During my first week in the country I was walking through downtown Maputo when I heard a public demonstration coming down the street in my direction. People were shouting and waving the American flag. Not speaking the language, I assumed it was anti-American propaganda. Instead I found out that they stage this march every Wednesday to celebrate America and to ask American leaders for help. Well, I guess it isn't so much American leaders they are asking, as it is specifically Obama who in their mind is essentially African. And therefore who in their mind is the solution to poverty in Africa, an impossible role for any one person.
The other week, my Mozambican boss asked Jon and I why all Americans are skinny. We spent the whole car ride convincing him that it wasn't true. Telling him about the social-economics of nutrition and obesity in America. Really though, we need only look in the mirror to find out how he drew his conclusion. We are both skinny as rails. Indeed, we are part of the lie.

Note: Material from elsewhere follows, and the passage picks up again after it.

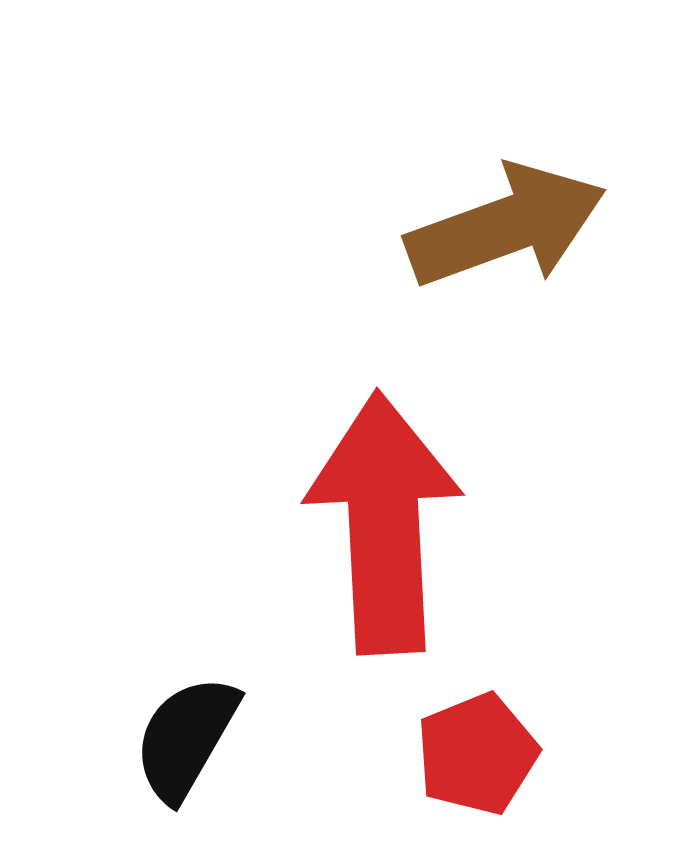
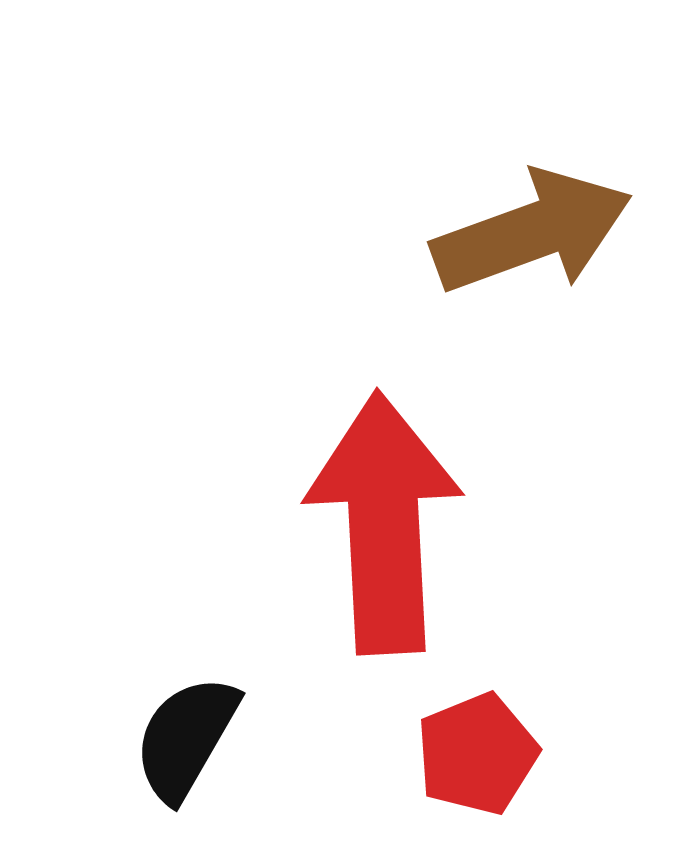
brown arrow: moved 26 px right, 6 px down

When my Mozambican friends talk about money in America they often painfully correct and painfully wrong. They still call it the land of opportunity. It is where you can earn your own money and find work that pays fairly. And I agree with them, but then I stop to think of how we treat immigrants in our country. I think about Arizona's SB 1070. And I remember living in San Diego and driving by groups of bored, rich conservatives protesting outside the Home Depot where Mexican day laborers awaited work. And how the rest of us normally treat non-english speakers. America is a land of opportunity it is true, but I can't honestly tell you that it's a land of opportunity for you.
Of course I never say most of what I want to say. I end up saying America has problems of its own. But mostly, I lie. I lie more often than I ever cared to in my life, because I don't know if it's too mean to do otherwise. When I try to speak truth, I say that God is in Mozambique, too.